Recommendations for Users:

  • Users should consider the cost of living and local economic conditions when comparing salaries across different locations.

  • For a more detailed analysis, users may want to segment the data by job role, industry, or experience level to gain insights into specific salary trends.

  • Additional data such as company size, employment benefits, and currency fluctuations could provide a more comprehensive understanding of the salary landscape.


Remote Work Influence: Is there a correlation between remote work ratio and salary?


Conclusion

  • Correlation Coefficient: The correlation between 'remote_ratio' and 'salary' is 0.0210251.

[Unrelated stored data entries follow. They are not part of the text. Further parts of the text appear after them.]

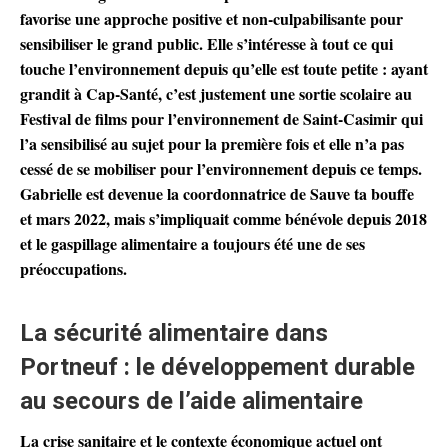
favorise une approche positive et non-culpabilisante pour
sensibiliser le grand public. Elle s’intéresse à tout ce qui
touche l’environnement depuis qu’elle est toute petite : ayant
grandit à Cap-Santé, c’est justement une sortie scolaire au
Festival de films pour l’environnement de Saint-Casimir qui
l’a sensibilisé au sujet pour la première fois et elle n’a pas
cessé de se mobiliser pour l’environnement depuis ce temps.
Gabrielle est devenue la coordonnatrice de Sauve ta bouffe
et mars 2022, mais s’impliquait comme bénévole depuis 2018
et le gaspillage alimentaire a toujours été une de ses
préoccupations.
La sécurité alimentaire dans
Portneuf : le développement durable
au secours de l’aide alimentaire
La crise sanitaire et le contexte économique actuel ont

  • Strength of Relationship: This value indicates a very weak positive correlation.

  • Statistical Significance: The context does not provide information on statistical significance (p-value), so we cannot definitively say if the correlation is significant.

  • Implication: With the given data, it can be concluded that there is no meaningful relationship between the remote work ratio and salary.


Company Size Effect: How does the size of the company (M, L, S) impact the salary?



Conclusion

Based on the provided context and visualized data, we can draw the following conclusions about the impact of company size on salary:

  • Large Companies (L): The average salary for employees in large companies is the highest among the three categories, with an average salary of $308,404.

  • Medium Companies (M): Employees in medium-sized companies have the lowest average salary, which is $152,414.

  • Small Companies (S): Small companies offer an average salary that is higher than that of medium companies but lower than large companies, with an average salary of $284,438.

The bar chart visualization supports these findings by showing the average salary for each company size category. The tallest bar represents large companies, followed by small companies, and the shortest bar represents medium companies. This suggests that, in this dataset, company size does have a significant impact on the average salary, with larger companies generally offering higher salaries.


Yearly Trends: Are there any noticeable trends in salaries over the years from 2020 to 2024?




Conclusion

  • Trend Analysis: The average salary has shown a general upward trend from 2020 to 2024.

  • Yearly Breakdown:

    • 2020: The average salary was $102,251.

    • 2021: There was a slight decrease to an average salary of $99,922.

    • 2022: A significant increase occurred, with the average salary rising to $134,350.

    • 2023: The upward trend continued, reaching the highest average salary of $153,733.

    • 2024: A slight decrease from the previous year, with an average salary of $150,564.

  • Key Observations:

    • The largest increase in average salary occurred between 2021 and 2022.

    • The peak average salary was observed in 2023.

    • There was a minor decline in the average salary from 2023 to 2024, but it remained significantly higher than the years 2020 and 2021.

Visual Representation: The provided line chart visually supports the conclusion, showing the fluctuations and overall growth in average salaries over the specified years.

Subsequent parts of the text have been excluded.